Do you think he cares? Jenkins is a philosophy professor who took on this job out of duty, not ambition. I imagine he’d like nothing better than to return to his philosophy teaching.
When will people learn that the president of a university is not a powerbroker. He’s in the crossfire between faculty, board, students, alumni and parents. He can never please all of them. If he alienates big donors or faculty, he gets fired. You don’t fire the donors, you don’t fire the faculty (because the faculty’s research prestige is the university’s marketable “product.”
If Jenkins were fired, nothing would change. What drives the decisions are marketing factors. And the sad truth is that the market for “Catholic education” today doesn’t give a damn about pro-life or other Catholic teachings.
For God’s sake, people, focus your anger at the board, at the faculty of Notre Dame, at the donors who won’t pull their donations (because most of them are themselves only CINOS). That’s where the problem is. Jenkins is small potatoes in all of this. He’s the messenger boy. The message is created by the huge reservoir of CINOism out there in the culture.

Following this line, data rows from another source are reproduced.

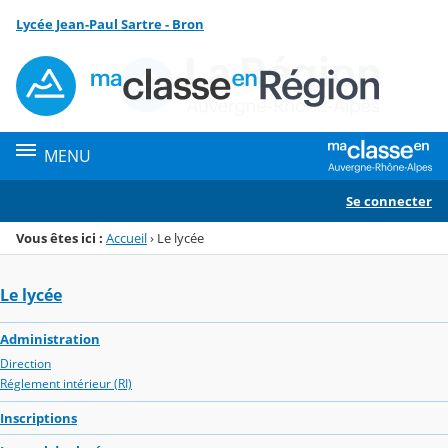
Panneau de gestion des cookies
Lycée Jean-Paul Sartre - Bron
Menu de la rubrique
Contenu
MENU
Se connecter
Vous êtes ici :
Accueil
›
Le lycée
Le lycée
Administration
Direction
Réglement intérieur (RI)
Inscriptions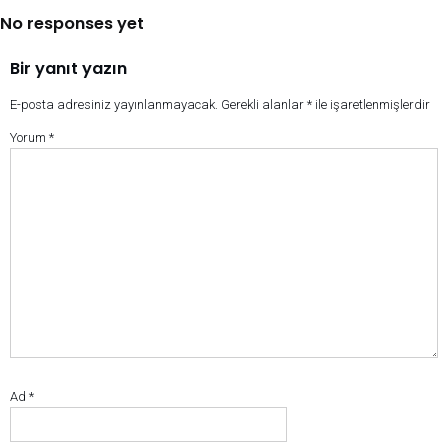
No responses yet
Bir yanıt yazın
E-posta adresiniz yayınlanmayacak.
Gerekli alanlar
*
ile işaretlenmişlerdir
Yorum
*
Ad
*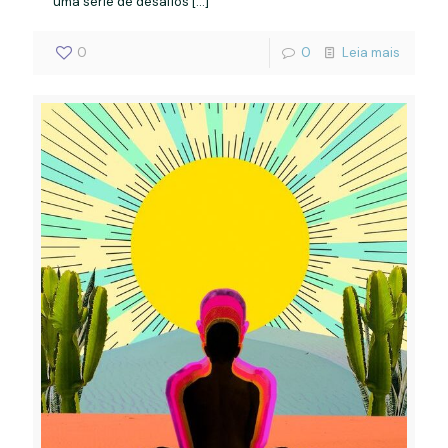
uma série de desafios
[…]
0
0
Leia mais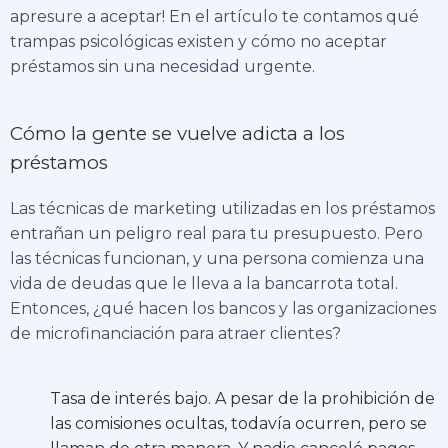
apresure a aceptar! En el artículo te contamos qué
trampas psicológicas existen y cómo no aceptar
préstamos sin una necesidad urgente.
Cómo la gente se vuelve adicta a los
préstamos
Las técnicas de marketing utilizadas en los préstamos
entrañan un peligro real para tu presupuesto. Pero
las técnicas funcionan, y una persona comienza una
vida de deudas que le lleva a la bancarrota total.
Entonces, ¿qué hacen los bancos y las organizaciones
de microfinanciación para atraer clientes?
Tasa de interés bajo. A pesar de la prohibición de
las comisiones ocultas, todavía ocurren, pero se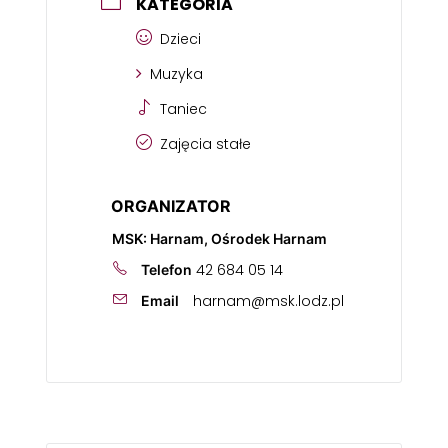
KATEGORIA
Dzieci
Muzyka
Taniec
Zajęcia stałe
ORGANIZATOR
MSK: Harnam, Ośrodek Harnam
42 684 05 14
Telefon
harnam@msk.lodz.pl
Email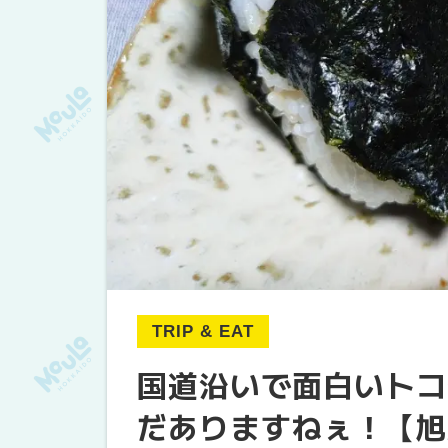
TRIP & EAT
国道沿いで面白いトコ
だありますねぇ！【旭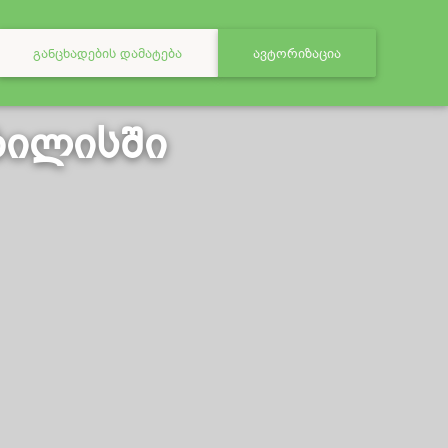
ᲒᲐᲜᲪᲮᲐᲓᲔᲑᲘᲡ ᲓᲐᲛᲐᲢᲔᲑᲐ
ᲐᲕᲢᲝᲠᲘᲖᲐᲪᲘᲐ
ბილისში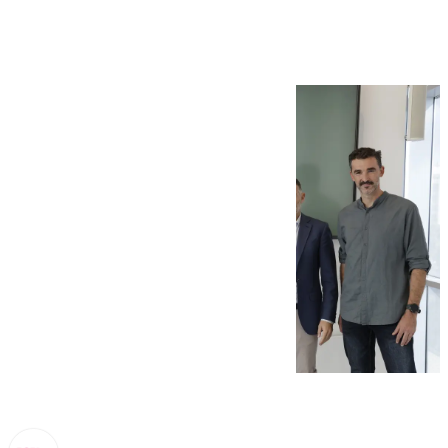
Valle del Genal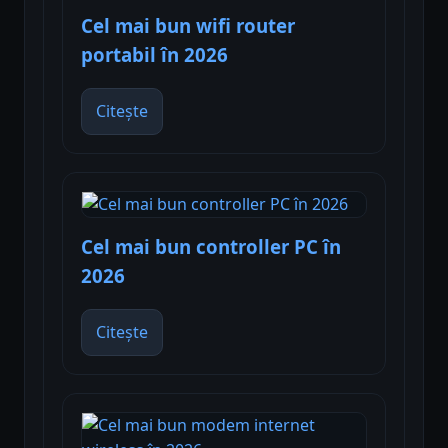
Cel mai bun wifi router
portabil în 2026
Citește
Cel mai bun controller PC în
2026
Citește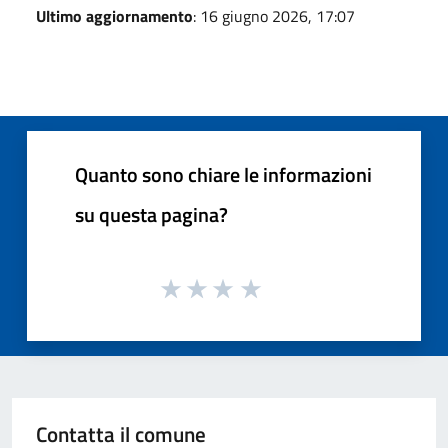
Ultimo aggiornamento
: 16 giugno 2026, 17:07
Quanto sono chiare le informazioni
su questa pagina?
Contatta il comune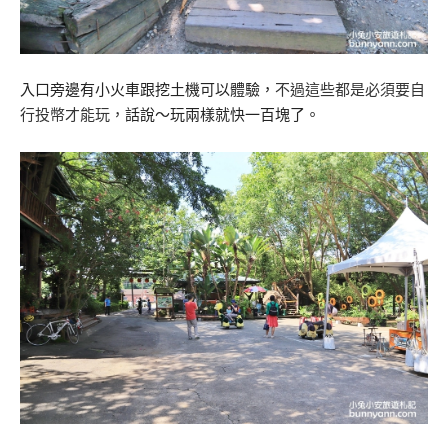
入口旁邊有小火車跟挖土機可以體驗，
不過這些都是必須要自
行投幣才能玩，
話說～玩兩樣就快一百塊了。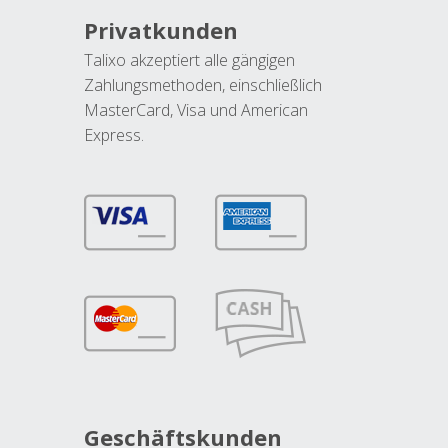
Privatkunden
Talixo akzeptiert alle gängigen
Zahlungsmethoden, einschließlich
MasterCard, Visa und American
Express.
Geschäftskunden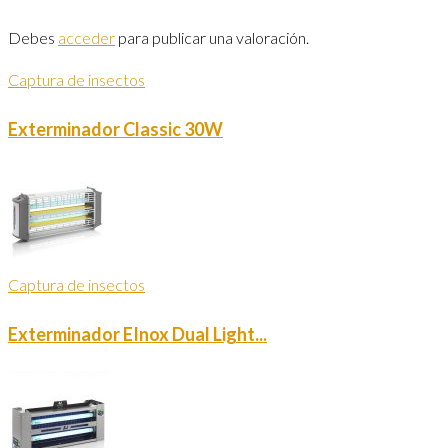
Debes
acceder
para publicar una valoración.
Captura de insectos
Exterminador Classic 30W
Captura de insectos
Exterminador EInox Dual Light...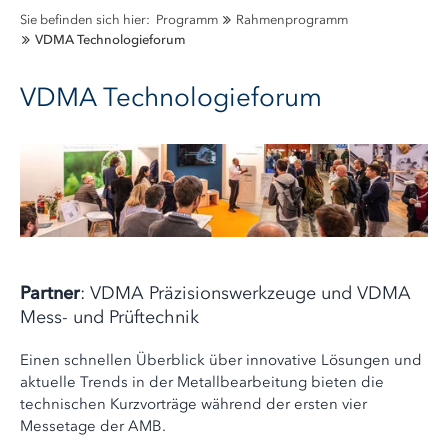
Sie befinden sich hier:
Programm
Rahmenprogramm
VDMA Technologieforum
VDMA Technologieforum
Partner
: VDMA Präzisionswerkzeuge und VDMA
Mess- und Prüftechnik
Einen schnellen Überblick über innovative Lösungen und
aktuelle Trends in der Metallbearbeitung bieten die
technischen Kurzvorträge während der ersten vier
Messetage der AMB.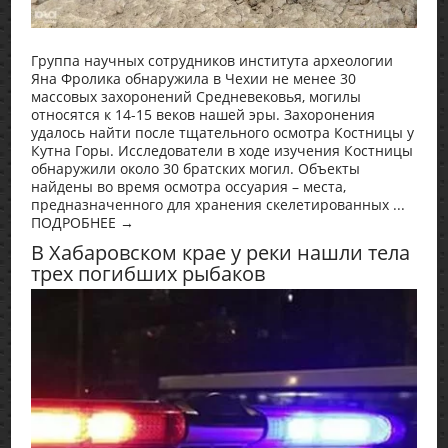
Группа научных сотрудников института археологии
Яна Фролика обнаружила в Чехии не менее 30
массовых захоронений Средневековья, могилы
относятся к 14-15 веков нашей эры. Захоронения
удалось найти после тщательного осмотра Костницы у
Кутна Горы. Исследователи в ходе изучения Костницы
обнаружили около 30 братских могил. Объекты
найдены во время осмотра оссуария – места,
предназначенного для хранения скелетированных ...
ПОДРОБНЕЕ →
В Хабаровском крае у реки нашли тела
трех погибших рыбаков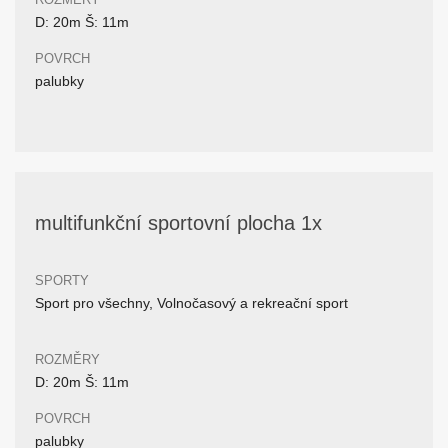
D: 20m Š: 11m
POVRCH
palubky
multifunkční sportovní plocha 1x
SPORTY
Sport pro všechny, Volnočasový a rekreační sport
ROZMĚRY
D: 20m Š: 11m
POVRCH
palubky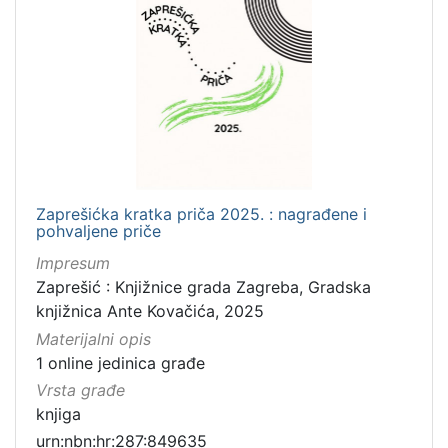
Zaprešićka kratka priča 2025. : nagrađene i
pohvaljene priče
Impresum
Zaprešić : Knjižnice grada Zagreba, Gradska
knjižnica Ante Kovačića, 2025
Materijalni opis
1 online jedinica građe
Vrsta građe
knjiga
urn:nbn:hr:287:849635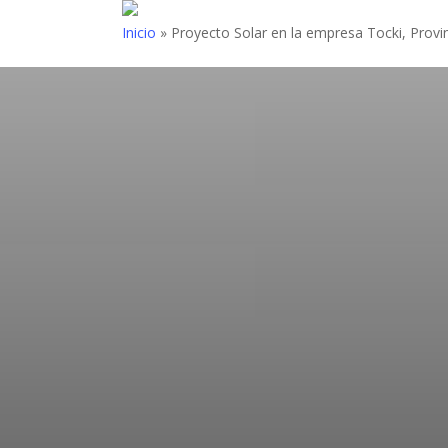
Skip
Inicio
»
Proyecto Solar en la empresa Tocki, Provi
to
main
content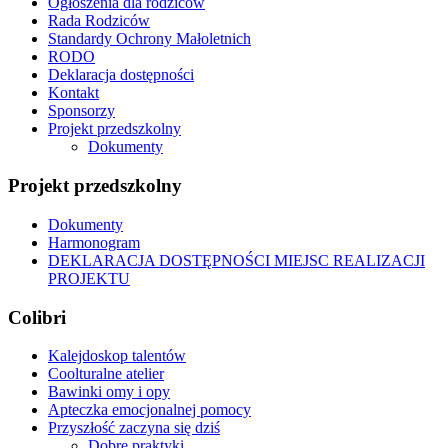
Ogłoszenia dla rodziców
Rada Rodziców
Standardy Ochrony Małoletnich
RODO
Deklaracja dostępności
Kontakt
Sponsorzy
Projekt przedszkolny
Dokumenty
Projekt przedszkolny
Dokumenty
Harmonogram
DEKLARACJA DOSTĘPNOŚCI MIEJSC REALIZACJI
PROJEKTU
Colibri
Kalejdoskop talentów
Coolturalne atelier
Bawinki omy i opy
Apteczka emocjonalnej pomocy
Przyszłość zaczyna się dziś
Dobre praktyki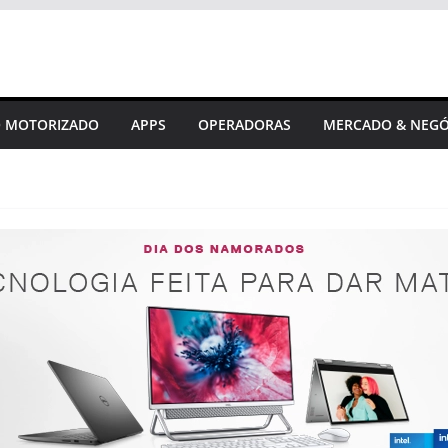
 MOTORIZADO
APPS
OPERADORAS
MERCADO & NEGÓ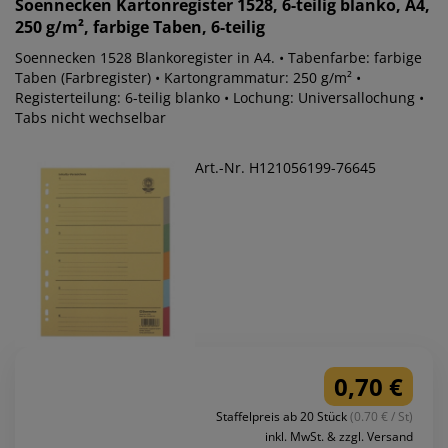
Soennecken
Kartonregister 1528, 6-teilig blanko, A4,
250 g/m², farbige Taben, 6-teilig
Soennecken 1528 Blankoregister in A4. • Tabenfarbe: farbige
Taben (Farbregister) • Kartongrammatur: 250 g/m² •
Registerteilung: 6-teilig blanko • Lochung: Universallochung •
Tabs nicht wechselbar
Art.-Nr. H121056199-76645
0,70 €
Staffelpreis ab 20 Stück
(0.70 € / St)
inkl. MwSt. & zzgl. Versand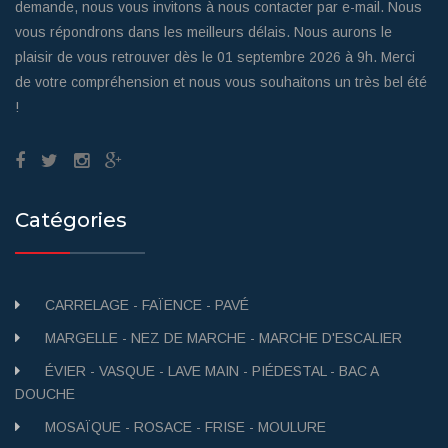
demande, nous vous invitons à nous contacter par e-mail. Nous
vous répondrons dans les meilleurs délais. Nous aurons le
plaisir de vous retrouver dès le 01 septembre 2026 à 9h. Merci
de votre compréhension et nous vous souhaitons un très bel été
!
Catégories
CARRELAGE - FAÏENCE - PAVÉ
MARGELLE - NEZ DE MARCHE - MARCHE D'ESCALIER
ÉVIER - VASQUE - LAVE MAIN - PIÉDESTAL - BAC A
DOUCHE
MOSAÏQUE - ROSACE - FRISE - MOULURE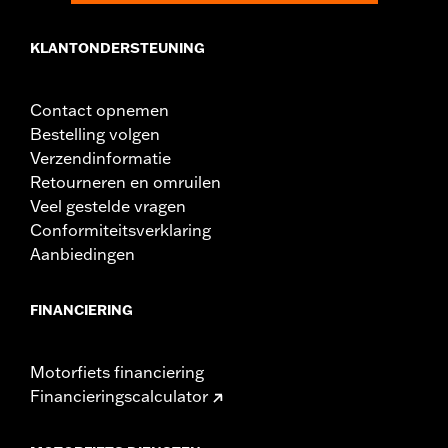
KLANTONDERSTEUNING
Contact opnemen
Bestelling volgen
Verzendinformatie
Retourneren en omruilen
Veel gestelde vragen
Conformiteitsverklaring
Aanbiedingen
FINANCIERING
Motorfiets financiering
Financieringscalculator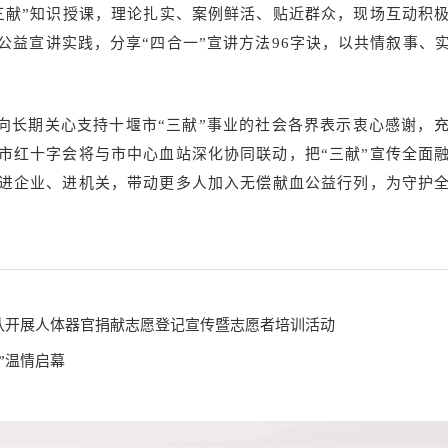
三献”知识授课，理论扎实、案例鲜活、贴近群众，现场互动积
公益宣讲实践，分享“四合一”宣讲方法96字诀，以共情叙事、
向长期关心支持十堰市“三献”事业的社会各界表示衷心感谢，
市红十字会将与市中心血站深化协同联动，把“三献”宣传全面
进企业、进机关，带动更多人加入无偿献血公益行列，为守护
队开展人体器官捐献志愿登记宣传暨志愿者培训活动
”温情启幕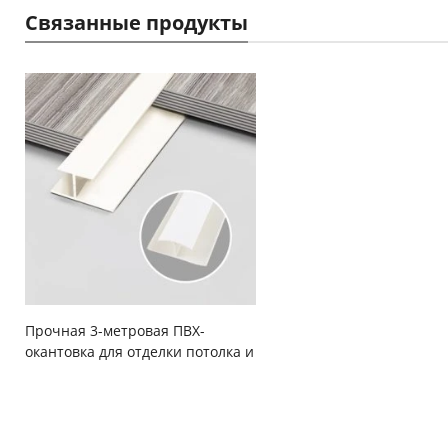
Связанные продукты
Прочная 3-метровая ПВХ-
окантовка для отделки потолка и
решетчатых стеновых панелей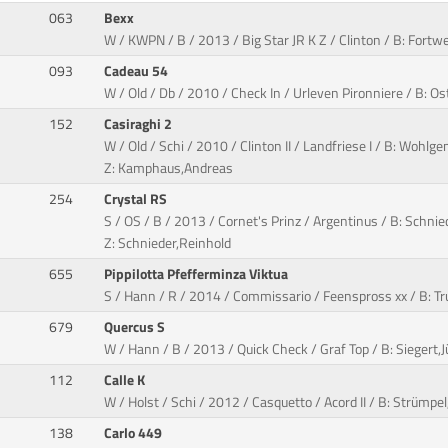
063
Bexx
W / KWPN / B / 2013 / Big Star JR K Z / Clinton / B: Fortw
093
Cadeau 54
W / Old / Db / 2010 / Check In / Urleven Pironniere / B:
152
Casiraghi 2
W / Old / Schi / 2010 / Clinton II / Landfriese I / B: Wohlg
Z: Kamphaus,Andreas
254
Crystal RS
S / OS / B / 2013 / Cornet's Prinz / Argentinus / B: Schnie
Z: Schnieder,Reinhold
655
Pippilotta Pfefferminza Viktua
S / Hann / R / 2014 / Commissario / Feenspross xx / B: Tr
679
Quercus S
W / Hann / B / 2013 / Quick Check / Graf Top / B: Siegert,J
112
Calle K
W / Holst / Schi / 2012 / Casquetto / Acord II / B: Strümp
138
Carlo 449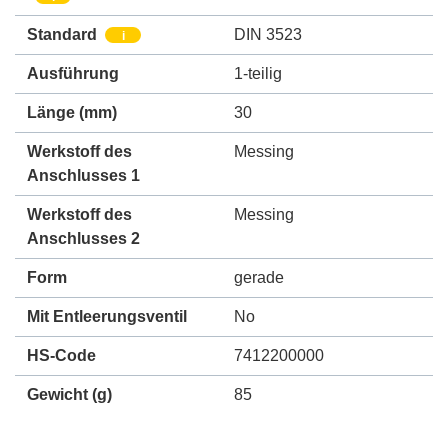
Standard
DIN 3523
i
Ausführung
1-teilig
Länge (mm)
30
Werkstoff des
Messing
Anschlusses 1
Werkstoff des
Messing
Anschlusses 2
Form
gerade
Mit Entleerungsventil
No
HS-Code
7412200000
Gewicht
(g)
85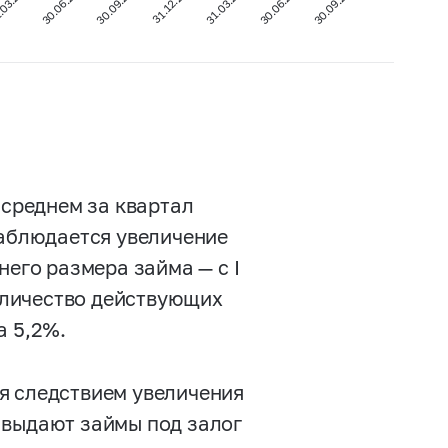
30.06.2022
30.09.2023
31.12.2022
.03.2022
30.06.2023
30.09.2022
31.03.2023
 среднем за квартал
наблюдается увеличение
него размера займа — с I
Количество действующих
а 5,2%.
я следствием увеличения
 выдают займы под залог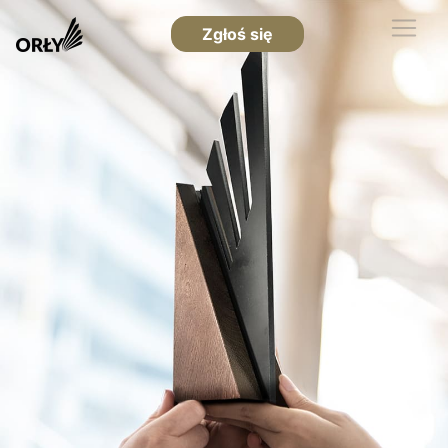
Zgłoś się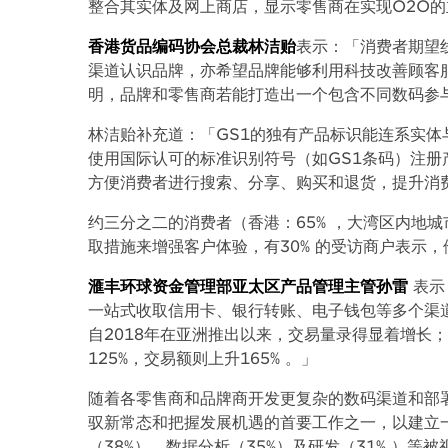
整合其实体及网上商店，显示零售商在实现O2O
香港货品编码协会总裁林洁贻
表示：「消费者期望
渠道认识品牌，亦希望品牌能够利用科技改善顾客
明，品牌和零售商若能打造出一个包含不同数码参
林洁贻补充道：「GS1的独有产品标识能连系实
使用国际认可的标准识别符号（如GS1条码）注
方便消费者进行搜索、分享、购买和退货，提升消
约三分之二的消费者（香港：65% ，大湾区内地城
取措施来增强客户体验，有30% 的受访商户表示
滙丰环球资金管理部亚太区产品管理主管孙雷
表示
一站式收取信用卡、银行转账、电子钱包等多个渠道
自2018年在亚洲推出以来，交易量录得显着增长
125%，交易额则上升165% 。」
随着各零售商和品牌商开发更复杂的数码渠道和部
驭新常态和把握发展机遇的首要工作之一，以建立
（38%）、数据分析（35%）及研发（31% ）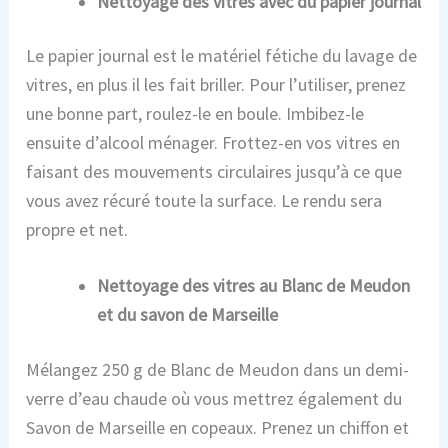
Nettoyage des vitres avec du papier journal
Le papier journal est le matériel fétiche du lavage de
vitres, en plus il les fait briller. Pour l’utiliser, prenez
une bonne part, roulez-le en boule. Imbibez-le
ensuite d’alcool ménager. Frottez-en vos vitres en
faisant des mouvements circulaires jusqu’à ce que
vous avez récuré toute la surface. Le rendu sera
propre et net.
Nettoyage des vitres au Blanc de Meudon
et du savon de Marseille
Mélangez 250 g de Blanc de Meudon dans un demi-
verre d’eau chaude où vous mettrez également du
Savon de Marseille en copeaux. Prenez un chiffon et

I suppose BO will show up and make a wonderful sounding speech (off the teleprompter of course!) saying we should find common ground on the abortion issue, respect each other’s opinions, and all the usual bull. And he will be lauded by the media and even by some pro life liberals for his ability to transcend the issue and bring people together, blah blah blah.
I don't "care" if He "cares" but one way or the other Hussein will not be speaking at ND on commencement day. And you can take that to the bank.
You have given me food for thought.
So it’s really a whole structure that the pro-lifers are resisting—not just Fr. Jenkins.
The only answer is a groundswell of grass-roots resistance and pocket-book protests.
The Franciscans have a University at Steubenville that seems to be getting along quite nicely. Maybe if the Church had more of them and fewer of these prima donna orders, there would be more Steubenvilles around the country and fewer ND's and Marquettes and Georgetowns.